Natural and Non-natural Reactivity of Heme-Thiolate Proteins

Abstract

This thesis describes the isolation and characterization of a novel and highly expressed heme-thiolate peroxygenase, MroAPO, from the fungus Marasmius rotula ATCC 76396. Sequence analyses and catalysis studies have shown MroAPO to be distinctive from its European counterpart from Marasmius rotula DSM 25031. Both MroAPO from M. rotula ATCC 76395 and DSM 25031, like AaeAPO from Agrocybe aegerita, share the ability to catalyze P450-like monooxygenation of various organic compounds, requiring only hydrogen peroxide as a co-substrate. In this dissertation ATCC 76395 MroAPO is preliminarily characterized and unique cyclopropanation and N-H insertion reactions are characterized for both ATCC 76395 MroAPO and other heme proteins including chloroperoxidase from Caldariomyces fumago and synthetic de novo heme-bound peptides.

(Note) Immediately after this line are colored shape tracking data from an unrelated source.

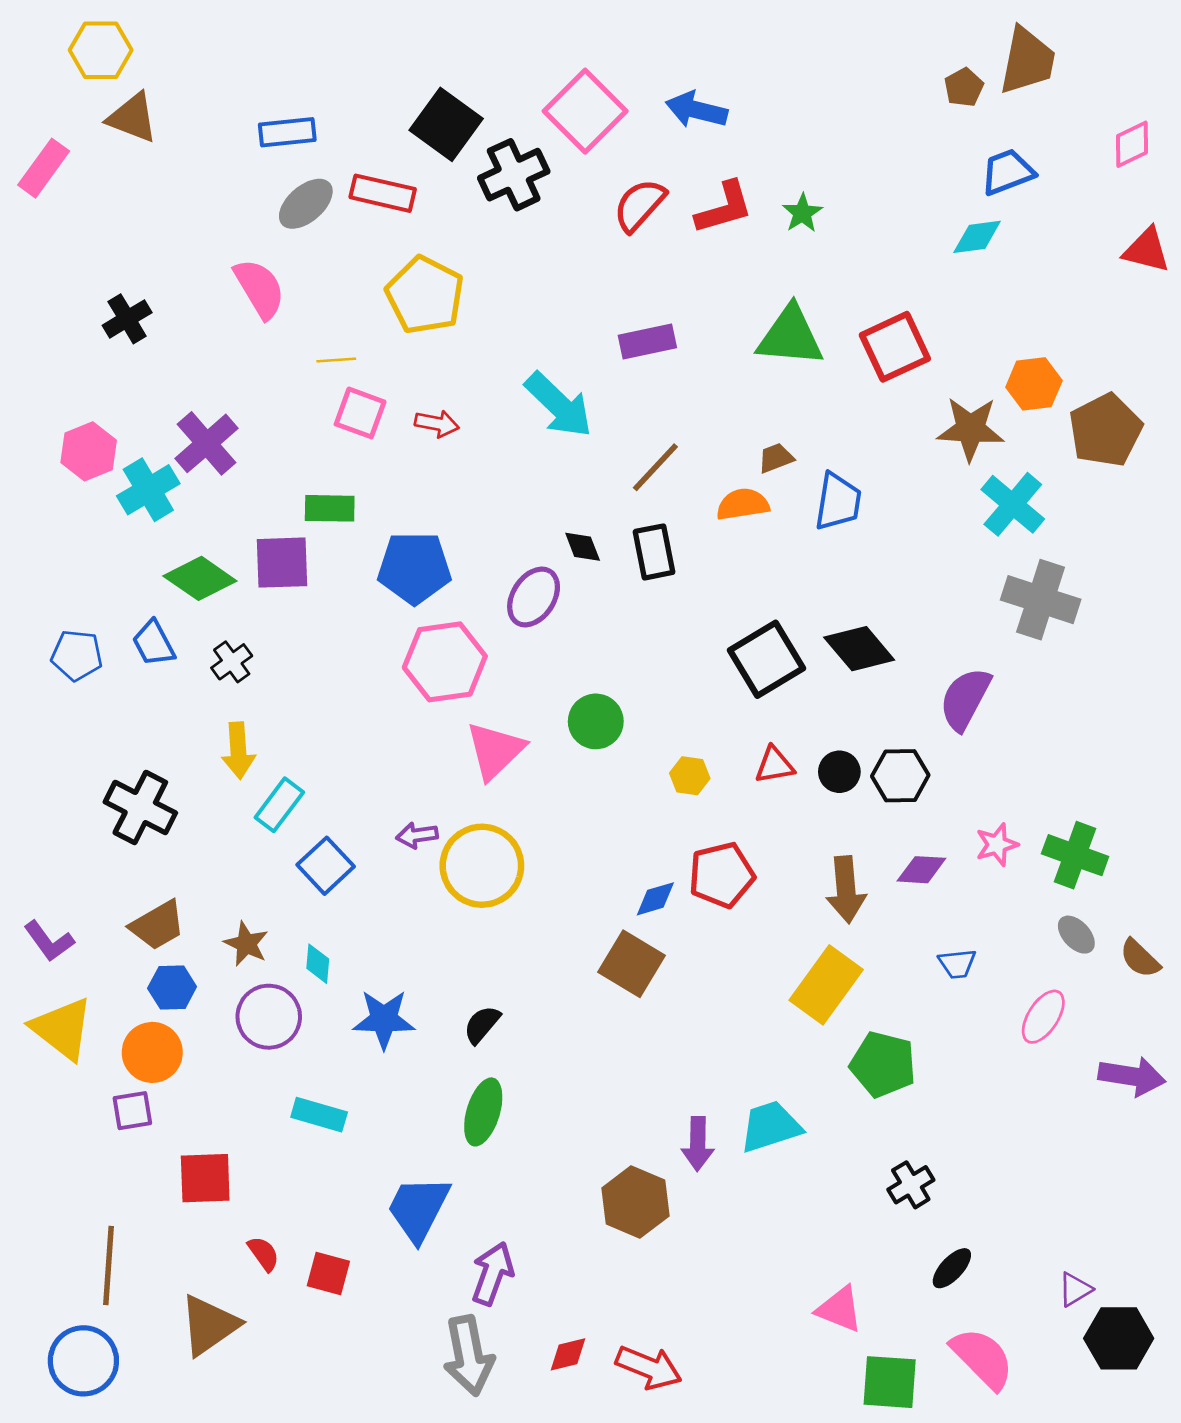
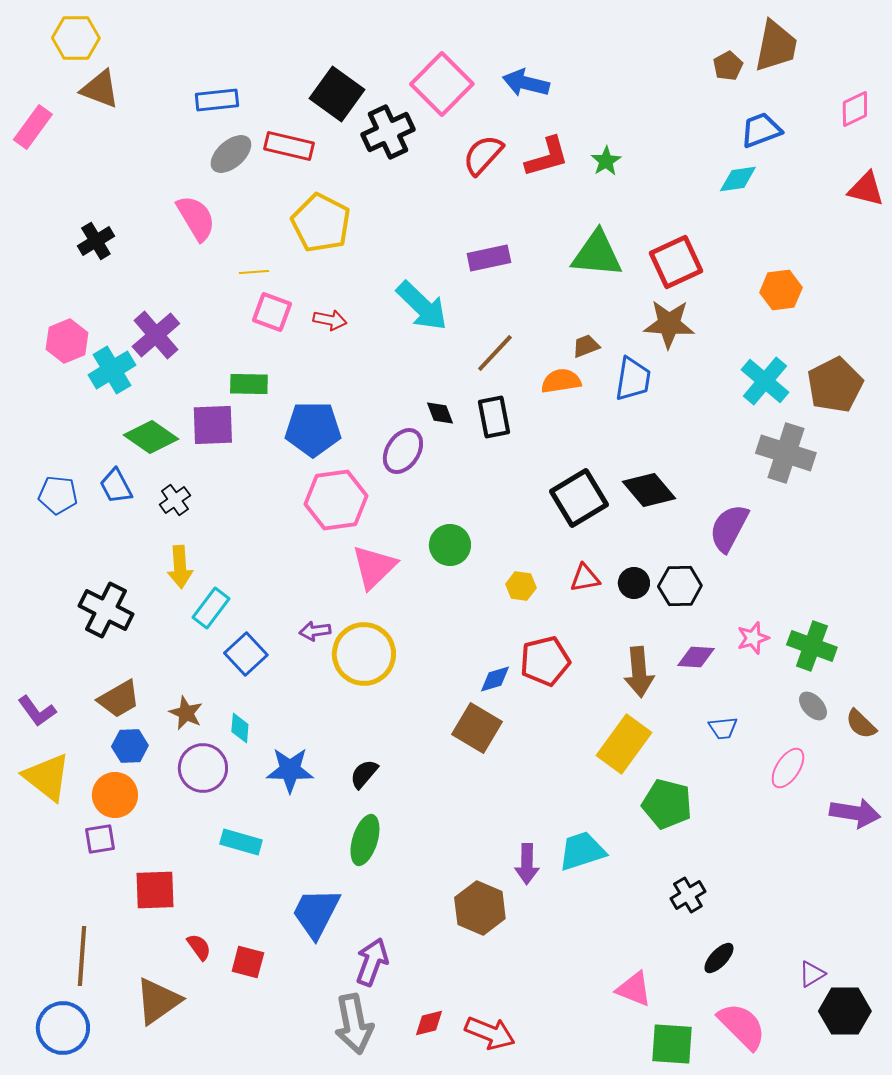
brown star: (970, 429) -> (669, 324), moved
brown pentagon: (1105, 430) -> (835, 385), moved

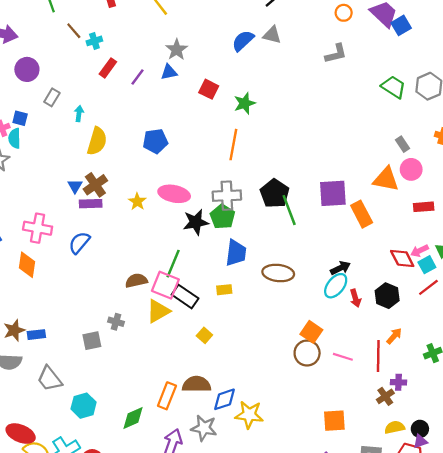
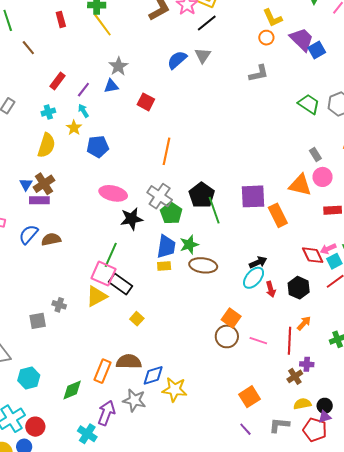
gray triangle: (272, 35) -> (203, 56), turned 48
cyan cross: (94, 41) -> (48, 112), moved
green star: (245, 103) -> (189, 245), moved
cyan arrow: (79, 114) -> (83, 111), moved, turned -40
gray cross: (227, 196) -> (160, 196), turned 35
yellow star: (137, 202) -> (74, 128), moved
green pentagon: (222, 217) -> (171, 213), moved
brown semicircle: (136, 281) -> (51, 239), moved
yellow rectangle: (224, 290) -> (164, 266), moved
orange square: (334, 421) -> (249, 397), turned -30

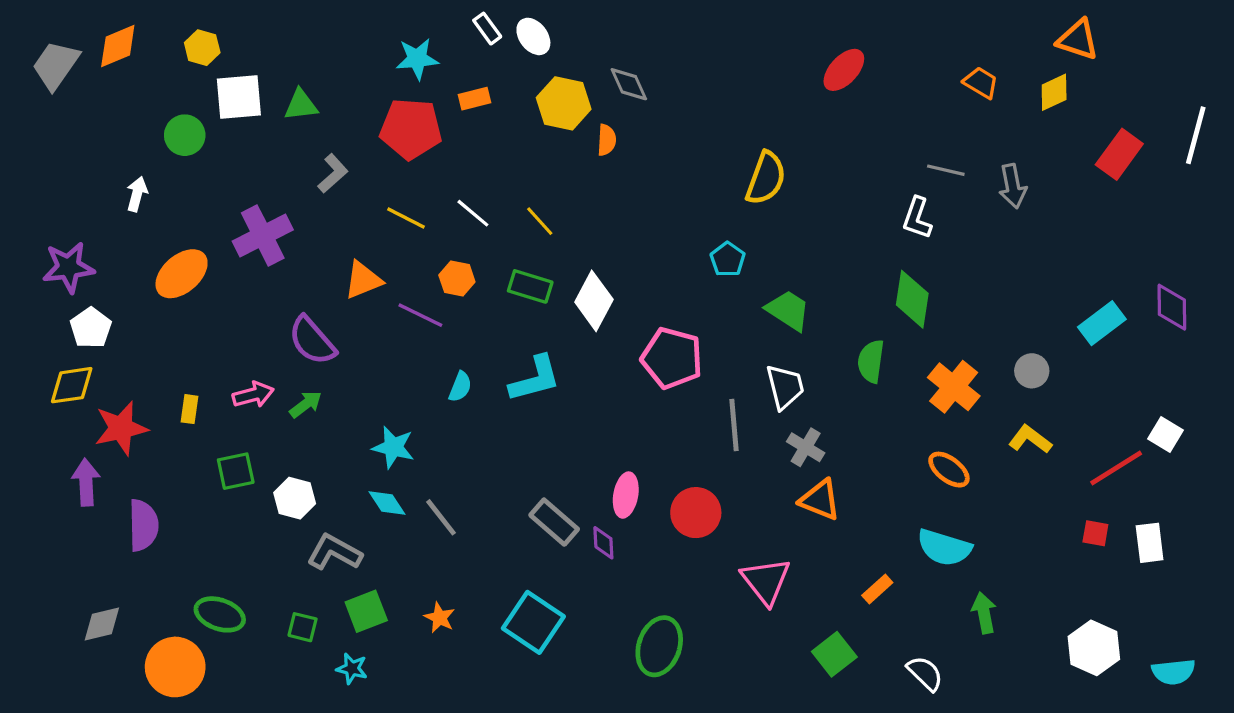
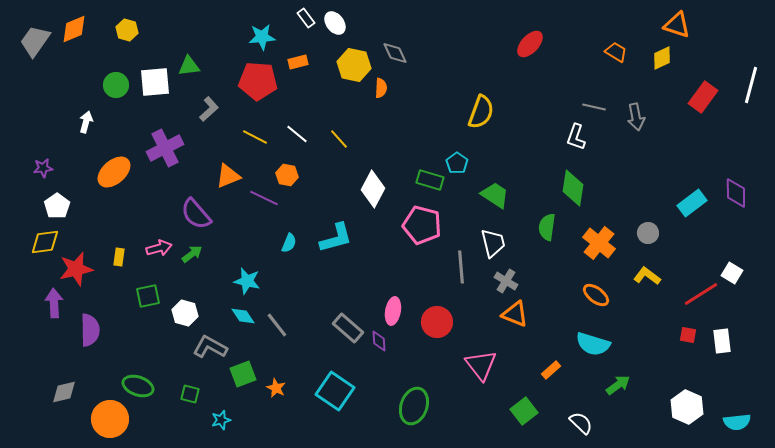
white square: (239, 97) -> (155, 82), moved
purple star: (68, 267) -> (43, 168), size x0.6
green rectangle: (530, 286) -> (430, 180), moved
green square: (366, 611) -> (243, 374), moved
green arrow: (984, 613) -> (618, 385), turned 65
cyan star: (352, 669) -> (221, 420), turned -30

In chapter 1, the reactivity and mechanism of heme-thiolate enzymes is reviewed, along with comparisons of APO, CPO and CYP enzymes. A summary of recombinant production of APO enzymes is also provided. In chapter 2, ATCC 76395 MroAPO is characterized and compared to DSM 25031 MroAPO. The protein from ATCC 76395 was cultivated and isolated from the fungal medium and was found to be a heme-thiolate peroxygenase similar to MroAPO from the DSM 25031 strain. Mass spectrometry revealed a number of point mutations, including a phenylalanine to tyrosine mutation adjacent to the heme and near the active site of the protein. The reactivities of ATCC 76395 MroAPO with various oxidants are compared and the mutations between ATCC 76395 MroAPO and DSM 25031 are discussed. Chapter 3 is focused on the reactivities of ATCC 76395 MroAPO, alkaline CPO, microperoxidase-11 and de novo heme-bound synthetic proteins for cyclopropanation and N-H insertion. It was found that alkaline CPO surpassed both natural and engineered heme proteins with >99% efficiency for aniline N-H insertion conversion. Chapter 4 is an examination of UV-Vis, stopped-flow and EPR spectroscopies to isolate and characterize the active intermediate involved in N-H insertion reactions with alkaline CPO. It was found that styrene cyclopropanation and N-H insertion appear to proceed through different active intermediates. Finally, chapter 5 reports various attempts to produce novel APO proteins using wild type fungi and various recombinant cellular factories.